Motherboard, which broke the story Monday, says it has “verified the authenticity of the memo,” which was posted on an internal message board for new and expecting mothers.
Written by an unnamed female employee and titled “I’m Not Returning to Google After Maternity Leave, and Here is Why,” the memo portrays the company as unsupportive of young mothers and protective of senior staff who exhibit discriminatory behaviour.
The essay begins a year-and-a-half ago when the author reported her female manager to HR for making inappropriate comments about the work ethic of another team member who was suspected to be pregnant.
She describes a near-immediate shift in her manager’s demeanor following the meeting, despite being told measures were in place to prevent retaliation.
“I endured months of angry chats and emails, vetoed projects, her ignoring me … and public shaming,” the memo reads.
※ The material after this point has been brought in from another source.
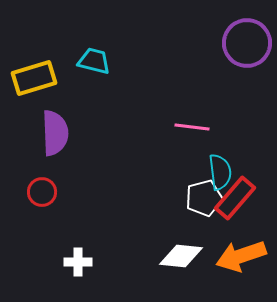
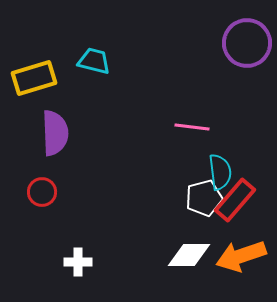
red rectangle: moved 2 px down
white diamond: moved 8 px right, 1 px up; rotated 6 degrees counterclockwise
The writer says she also learned her manager was making disparaging comments about her to senior staff members and actively looking to replace her, despite having received good performance reviews and a promotion before talking with HR.
Additional HR complaints appeared to be pointless.
“HR acknowledged they were aware of some of the activities and that such behavior was inappropriate, but stated there was no evidence of retaliation and that a formal investigation consequently wasn’t warranted,” the memo reads.
When the writer became pregnant she says she felt forced to switch departments and take on a role of lesser responsibility due to the “unhealthy work environment” she found herself in.
“I stood up for a mother on my team and doing so sent me down a path that destroyed my career trajectory at Google,” she concludes.
This isn’t the first time Google has been accused of unfair work practices.
In November, 20,000 employees worldwide participated in a global walk-out to protest the company’s handling of sexual harassment, gender, and racial discrimination claims.
In response to the protests, Google revised its sexual misconduct reporting protocols — but the timeline laid out in the memo spans into the present day, suggesting more needs to be done to protect employees.
Google has responded, saying in a statement published on Motherboard that it prohibits retaliation in the workplace.
“To make sure that no complaint raised goes unheard at Google, we give employees multiple channels to report concerns, including anonymously, and investigate all allegations of retaliation,” a company spokesperson said.